Monday, June 26, 2023

Rod Serling Saddles the Wind

John Cassavetes glares.
The opening of notes of Jay Livingston and Ray Evans's title tune--a torch song whispered intimately by Julie London--lets you know that Saddle the Wind (1958) won't be a conventional Western. But if you start to doubt that notion, Rod Serling's credit as screenwriter and the casting of John Cassavetes as an unhinged cowboy will dispel any such notions. 

Robert Taylor stars as Steve Sinclair, a reformed gunfighter who operates a mid-sized ranch in a scenic valley. Steve spends a lot of his time looking out for his younger brother--and surrogate son--Tony (Cassavetes). Steve loves his brother, but recognizes that Tony is a "gun crazy, loco kid." One day, Tony returns from a cattle-selling trip with a saloon singer named Joan (London) and announces his intention to marry her. 

Julie London as Joan.
Steve doesn't exactly welcome Joan into the family and she initially resents his parental treatment of Tony. However, Joan gradually realizes how much Steve cares for his brother. She also learns there is a dark side to Tony--especially after she watches him kill a gunfighter after goading the man into a face-off.

The opening scenes of Saddle the Wind promise to deliver a unique take on the Western genre. Unfortunately, the story goes off the rails when it nudges Julie London to the background and shifts focus to the tired old plot about Eastern settlers building fences on the open range. It's hard to fault screenwriter Serling, who was saddled (pun intended) with a story by Thomas Thompson. 

Saddle the Wind also exhibits signs of studio interference. The sub-90 minute running time is atypical for a star-powered feature and the denouement wraps up the story too quickly. Also, Jeff Alexander's score was replaced by one composed by Elmer Bernstein. (In 2005, Alexander's Saddle the Wind soundtrack was released for the first time.)

Robert Taylor as Steve.
Rod Serling's screenplay still crackles with memorable dialogue. When Steve is trying to make a point to Tony, he asks: "Do I have to crawl inside your head with an iron and burn it there?" The opening scene is pure Serling, a brilliantly-written, three-character "play" in which a grizzled gunfighter barges into a saloon looking for Steve Sinclair. It reminded me of Serling's later, underappreciated Western TV series The Loner, which takes place during the same post-Civil War period.

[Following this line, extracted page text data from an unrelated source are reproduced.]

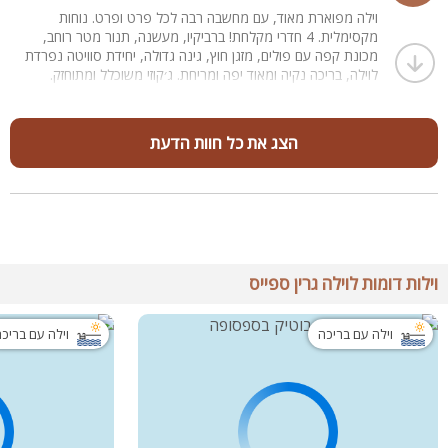
וילה מפוארת מאוד, עם מחשבה רבה לכל פרט ופרט. נוחות
מקסימלית. 4 חדרי מקלחת! ברביקיו, מעשנה, תנור מטר רוחב,
מכונת קפה עם פולים, מזגן חוץ, גינה גדולה, יחידת סוויטה נפרדת
לוילה, בריכה נקיה ומאוד יפה ומריחת. ג׳קוזי משוכלל ומתוחזק.
הכל טיפ טופ! קובי מארח מקסים ולבבי.
עוד נחזור!
הצג את כל חוות הדעת
וילות דומות לוילה גרין ספייס
וילה עם בריכה
וילה עם בריכ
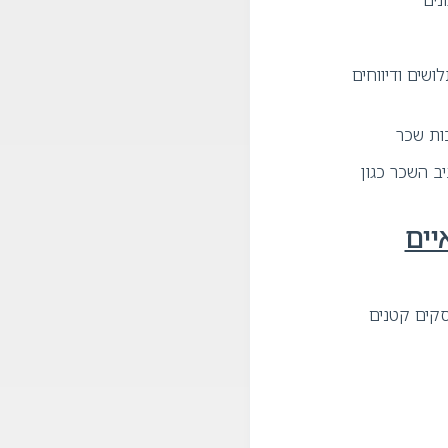
ושים ודיווחים
ות שכר
ב השכר כגון
איים
קים קטנים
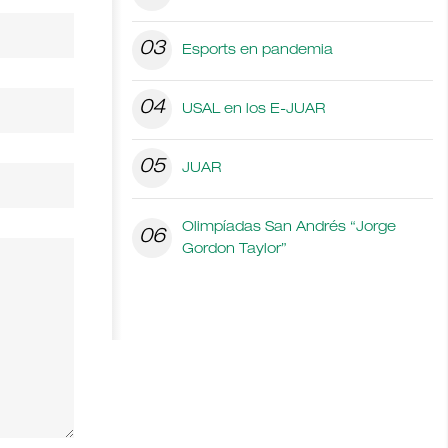
03
Esports en pandemia
04
USAL en los E-JUAR
05
JUAR
Olimpíadas San Andrés “Jorge
06
Gordon Taylor”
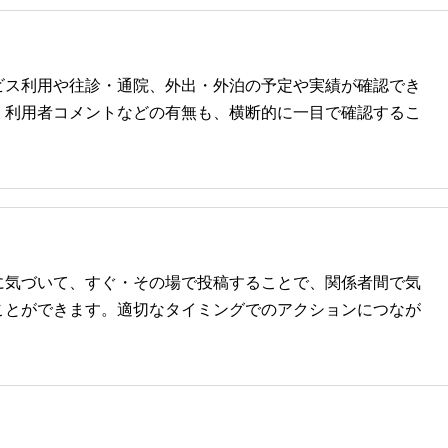
ビス利用や往診・通院、外出・外泊の予定や実績が確認でき
・利用者コメントなどの有無も、横断的に一目で確認するこ
に気づいて、すぐ・その場で投稿することで、関係者間で気
ことができます。適切なタイミングでのアクションにつなが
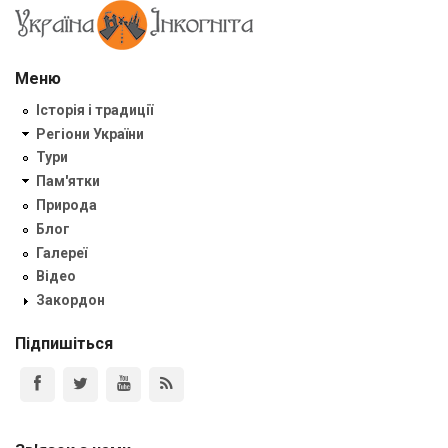
Меню
Історія і традиції
Регіони України
Тури
Пам'ятки
Природа
Блог
Галереї
Відео
Закордон
Підпишіться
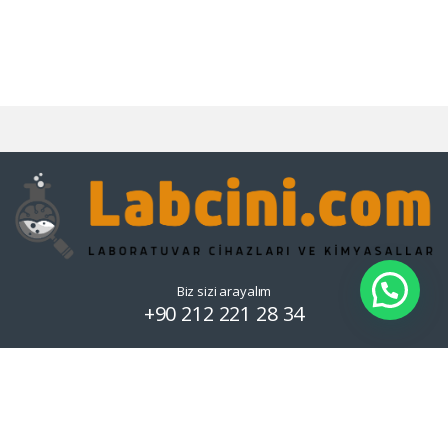
Biz sizi arayalım
+90 212 221 28 34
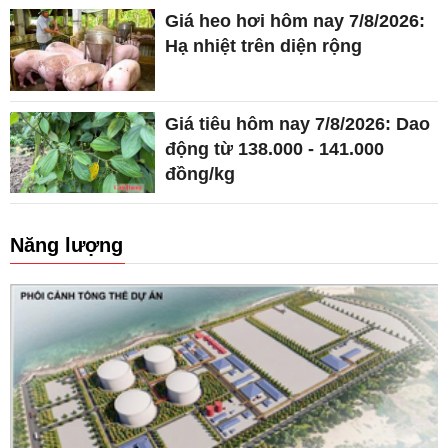
Giá heo hơi hôm nay 7/8/2026:
Hạ nhiệt trên diện rộng
Giá tiêu hôm nay 7/8/2026: Dao
động từ 138.000 - 141.000
đồng/kg
Năng lượng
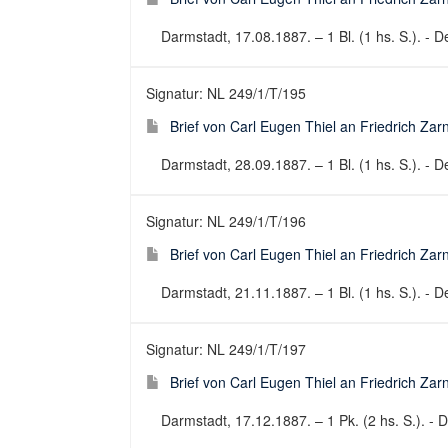
Darmstadt, 17.08.1887. – 1 Bl. (1 hs. S.). - De
Signatur: NL 249/1/T/195
Brief von Carl Eugen Thiel an Friedrich Za
Darmstadt, 28.09.1887. – 1 Bl. (1 hs. S.). - De
Signatur: NL 249/1/T/196
Brief von Carl Eugen Thiel an Friedrich Za
Darmstadt, 21.11.1887. – 1 Bl. (1 hs. S.). - De
Signatur: NL 249/1/T/197
Brief von Carl Eugen Thiel an Friedrich Za
Darmstadt, 17.12.1887. – 1 Pk. (2 hs. S.). - D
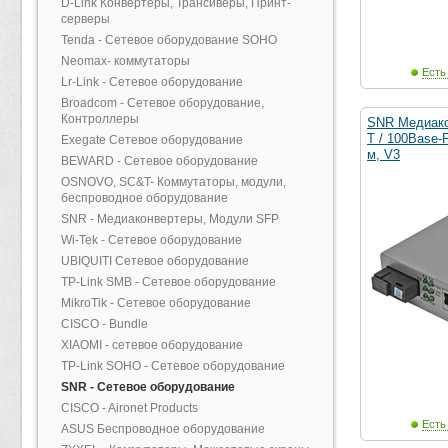
D-Link Конвертеры, Трансиверы, Принт-
серверы
Tenda - Сетевое оборудование SOHO
Neomax- коммутаторы
Есть
Lr-Link - Сетевое оборудование
Broadcom - Сетевое оборудование,
Контроллеры
SNR Медиако
T / 100Base-
Exegate Сетевое оборудование
м, V3
BEWARD - Сетевое оборудование
OSNOVO, SC&T- Коммутаторы, модули,
беспроводное оборудование
SNR - Медиаконвертеры, Модули SFP
Wi-Tek - Сетевое оборудование
UBIQUITI Сетевое оборудование
TP-Link SMB - Сетевое оборудование
MikroTik - Сетевое оборудование
CISCO - Bundle
XIAOMI - сетевое оборудование
TP-Link SOHO - Сетевое оборудование
SNR - Сетевое оборудование
CISCO - Aironet Products
Есть
ASUS Беспроводное оборудование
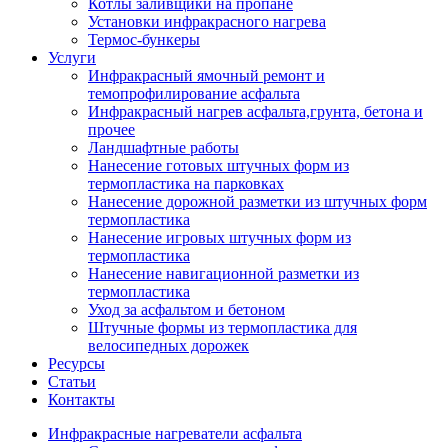
Котлы заливщики на пропане
Установки инфракрасного нагрева
Термос-бункеры
Услуги
Инфракрасный ямочный ремонт и
темопрофилирование асфальта
Инфракрасный нагрев асфальта,грунта, бетона и
прочее
Ландшафтные работы
Нанесение готовых штучных форм из
термопластика на парковках
Нанесение дорожной разметки из штучных форм
термопластика
Нанесение игровых штучных форм из
термопластика
Нанесение навигационной разметки из
термопластика
Уход за асфальтом и бетоном
Штучные формы из термопластика для
велосипедных дорожек
Ресурсы
Статьи
Контакты
Инфракрасные нагреватели асфальта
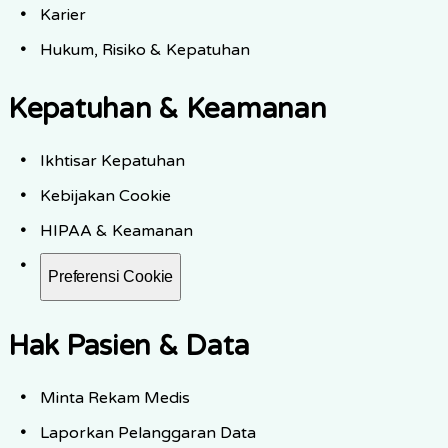
Karier
Hukum, Risiko & Kepatuhan
Kepatuhan & Keamanan
Ikhtisar Kepatuhan
Kebijakan Cookie
HIPAA & Keamanan
Preferensi Cookie
Hak Pasien & Data
Minta Rekam Medis
Laporkan Pelanggaran Data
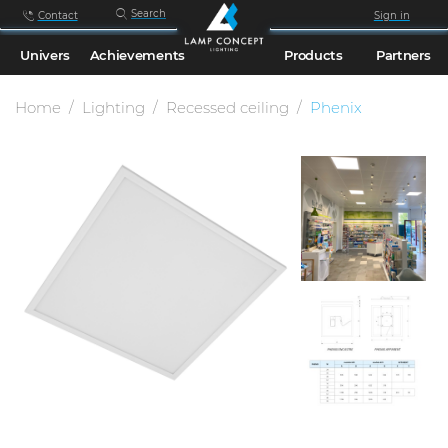
Search
Contact
Sign in
Univers
Achievements
Products
Partners
Home
Lighting
Recessed ceiling
Phenix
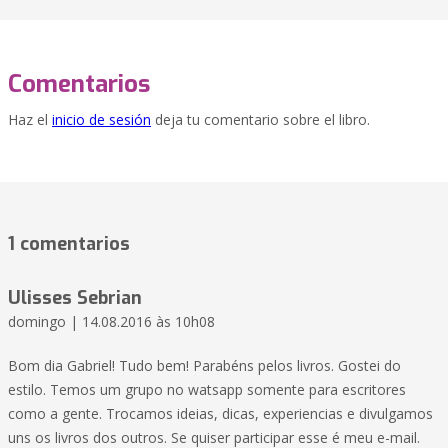
Comentarios
Haz el
inicio de sesión
deja tu comentario sobre el libro.
1 comentarios
Ulisses Sebrian
domingo | 14.08.2016 às 10h08
Bom dia Gabriel! Tudo bem! Parabéns pelos livros. Gostei do
estilo. Temos um grupo no watsapp somente para escritores
como a gente. Trocamos ideias, dicas, experiencias e divulgamos
uns os livros dos outros. Se quiser participar esse é meu e-mail.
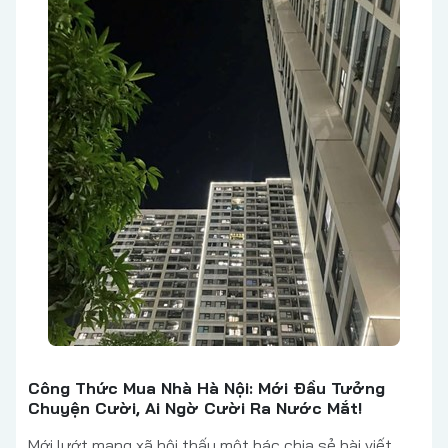
Công Thức Mua Nhà Hà Nội: Mới Đầu Tưởng
Chuyện Cười, Ai Ngờ Cười Ra Nước Mắt!
Mới lướt mạng xã hội thấy một bác chia sẻ bài viết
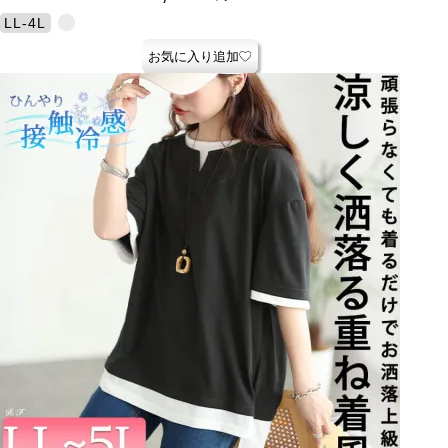
LL-4L
お気に入り追加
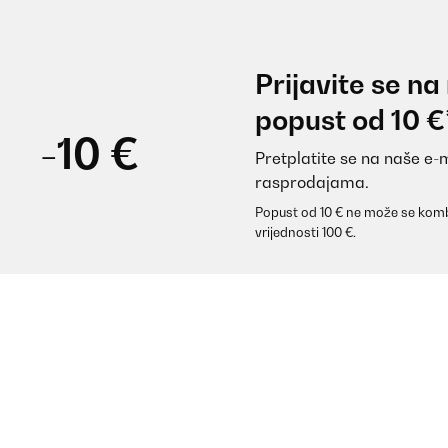
Prijavite se na
popust od 10 €
-10 €
Pretplatite se na naše e-
rasprodajama.
Popust od 10 € ne može se komb
vrijednosti 100 €.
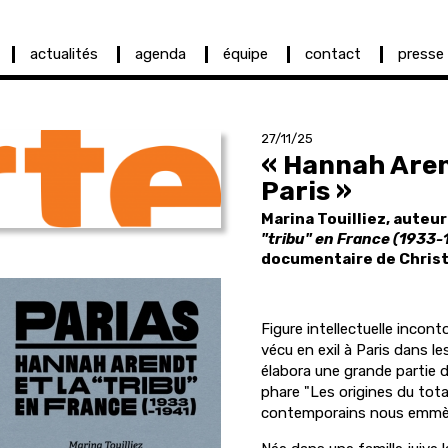
actualités
agenda
équipe
contact
presse
27/11/25
« Hannah Arend
Paris »
Marina Touilliez, auteu
"tribu" en France (1933-
documentaire de Christ
Figure intellectuelle incon
vécu en exil à Paris dans le
élabora une grande partie 
phare "Les origines du tota
contemporains nous emmèn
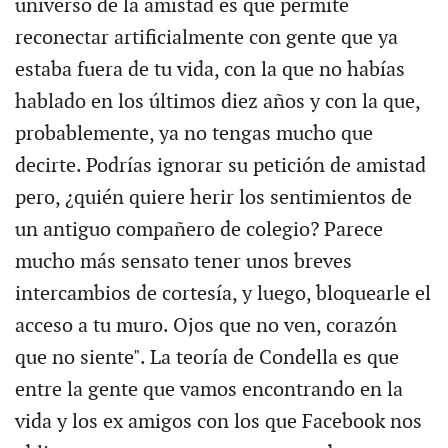
universo de la amistad es que permite
reconectar artificialmente con gente que ya
estaba fuera de tu vida, con la que no habías
hablado en los últimos diez años y con la que,
probablemente, ya no tengas mucho que
decirte. Podrías ignorar su petición de amistad
pero, ¿quién quiere herir los sentimientos de
un antiguo compañero de colegio? Parece
mucho más sensato tener unos breves
intercambios de cortesía, y luego, bloquearle el
acceso a tu muro. Ojos que no ven, corazón
que no siente". La teoría de Condella es que
entre la gente que vamos encontrando en la
vida y los ex amigos con los que Facebook nos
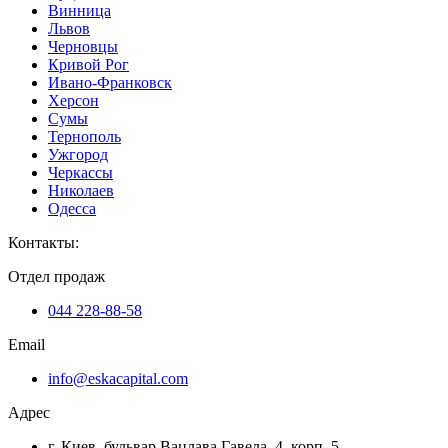
Винница
Львов
Черновцы
Кривой Рог
Ивано-Франковск
Херсон
Сумы
Тернополь
Ужгород
Черкассы
Николаев
Одесса
Контакты
:
Отдел продаж
044 228-88-58
Email
info@eskacapital.com
Адрес
г. Киев, бульвар Вацлава Гавела, 4, корп. 5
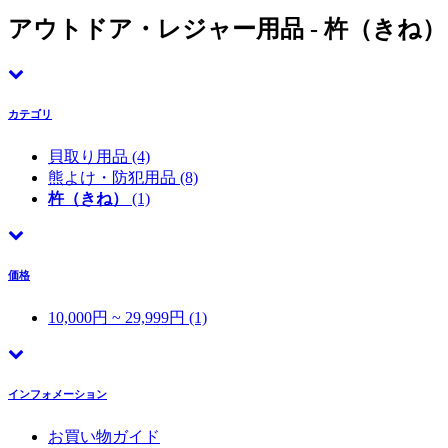
アウトドア・レジャー用品 - 杵（きね）
カテゴリ
貝取り用品
(4)
熊よけ・防犯用品
(8)
杵（きね）
(1)
価格
10,000円 ~ 29,999円 (1)
インフォメーション
お買い物ガイド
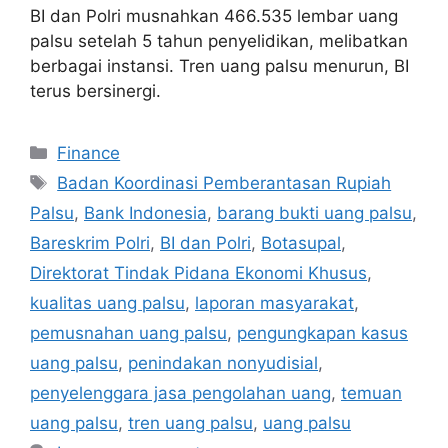
BI dan Polri musnahkan 466.535 lembar uang
palsu setelah 5 tahun penyelidikan, melibatkan
berbagai instansi. Tren uang palsu menurun, BI
terus bersinergi.
Categories
Finance
Tags
Badan Koordinasi Pemberantasan Rupiah
Palsu
,
Bank Indonesia
,
barang bukti uang palsu
,
Bareskrim Polri
,
BI dan Polri
,
Botasupal
,
Direktorat Tindak Pidana Ekonomi Khusus
,
kualitas uang palsu
,
laporan masyarakat
,
pemusnahan uang palsu
,
pengungkapan kasus
uang palsu
,
penindakan nonyudisial
,
penyelenggara jasa pengolahan uang
,
temuan
uang palsu
,
tren uang palsu
,
uang palsu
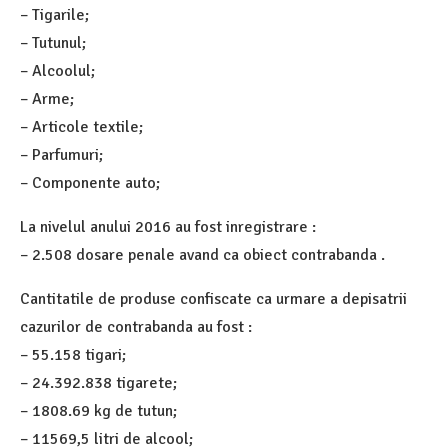
– Tigarile;
– Tutunul;
– Alcoolul;
– Arme;
– Articole textile;
– Parfumuri;
– Componente auto;
La nivelul anului 2016 au fost inregistrare :
– 2.508 dosare penale avand ca obiect contrabanda .
Cantitatile de produse confiscate ca urmare a depisatrii
cazurilor de contrabanda au fost :
– 55.158 tigari;
– 24.392.838 tigarete;
– 1808.69 kg de tutun;
– 11569,5 litri de alcool;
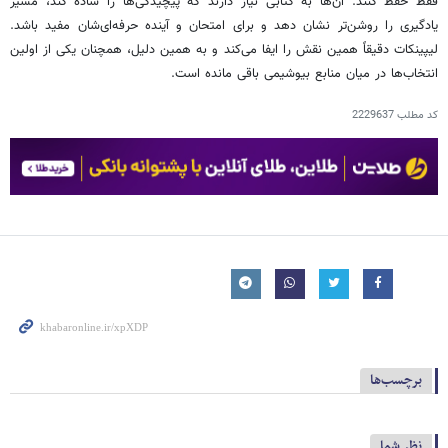
فقط حفظ کنند. آن‌ها به کتابی نیاز دارند که پیچیدگی‌ها را ساده کند، مسیر
یادگیری را روشن‌تر نشان دهد و برای امتحان و آینده حرفه‌ای‌شان مفید باشد.
لیپینکات دقیقاً همین نقش را ایفا می‌کند و به همین دلیل، همچنان یکی از اولین
انتخاب‌ها در میان منابع بیوشیمی باقی مانده است.
کد مطلب
2229637
برچسب‌ها
نظر شما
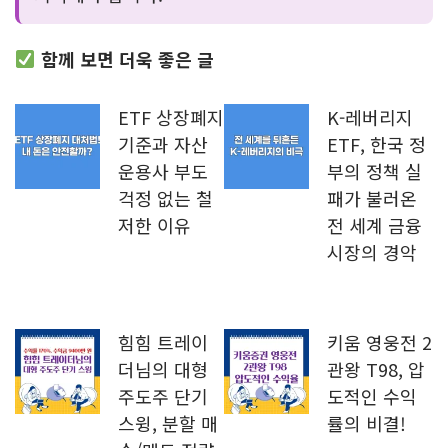
함께 보면 더욱 좋은 글
ETF 상장폐지
K-레버리지
기준과 자산
ETF, 한국 정
운용사 부도
부의 정책 실
걱정 없는 철
패가 불러온
저한 이유
전 세계 금융
시장의 경악
힘힘 트레이
키움 영웅전 2
더님의 대형
관왕 T98, 압
주도주 단기
도적인 수익
스윙, 분할 매
률의 비결!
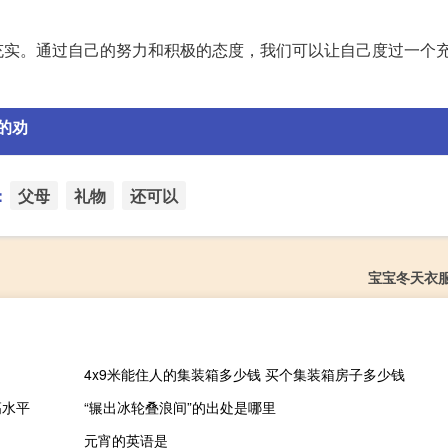
充实。通过自己的努力和积极的态度，我们可以让自己度过一个
的劝
：
父母
礼物
还可以
宝宝冬天衣
4x9米能住人的集装箱多少钱 买个集装箱房子多少钱
高水平
“辗出冰轮叠浪间”的出处是哪里
元宵的英语是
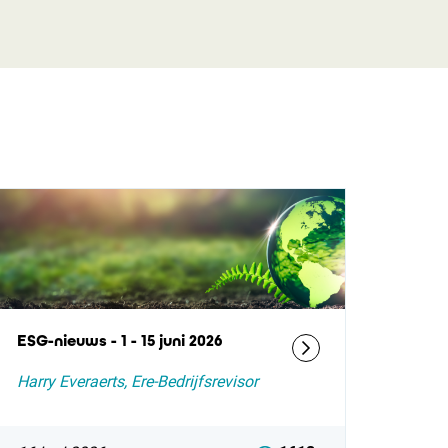
ESG-nieuws - 1 - 15 juni 2026
Harry Everaerts, Ere-Bedrijfsrevisor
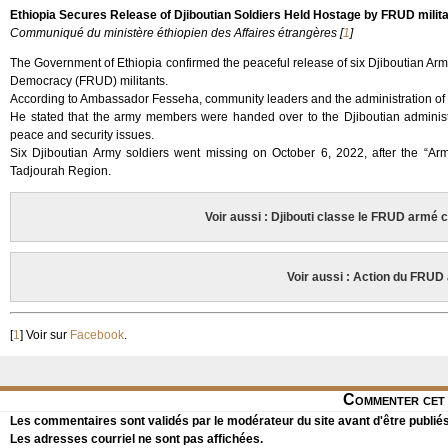
Ethiopia Secures Release of Djiboutian Soldiers Held Hostage by FRUD milit
Communiqué du ministère éthiopien des Affaires étrangères
[
1
]
The Government of Ethiopia confirmed the peaceful release of six Djiboutian Arm
Democracy (FRUD) militants.
According to Ambassador Fesseha, community leaders and the administration of the
He stated that the army members were handed over to the Djiboutian administ
peace and security issues.
Six Djiboutian Army soldiers went missing on October 6, 2022, after the “Ar
Tadjourah Region.
Voir aussi : Djibouti classe le FRUD armé 
Voir aussi : Action du FRUD
[
1
]
Voir sur
Facebook
.
Commenter cet 
Les commentaires sont validés par le modérateur du site avant d'être publiés
Les adresses courriel ne sont pas affichées.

Robert Taylor and John Cassavetes work well together as the very different brothers. Taylor exudes calm and resilience, while Cassavetes plays Tony like a rubber band that's ready to snap at any given time. Julie London brings an gritty realism to her disenchanted saloon singer. The scene where she sings to Cassavetes could have been a throwaway, but she turns it into a touching moment. I was bummed when London's character was shuffled to the background and relegated to a minor supporting part.

One of the last "adult Westerns" of the 1950s, Saddle the Wind is an odd duck--and I mean that in a good way. It may not always work, but what's left on the screen holds one's interest while leaving the viewer a little sad that didn't turn out to be more.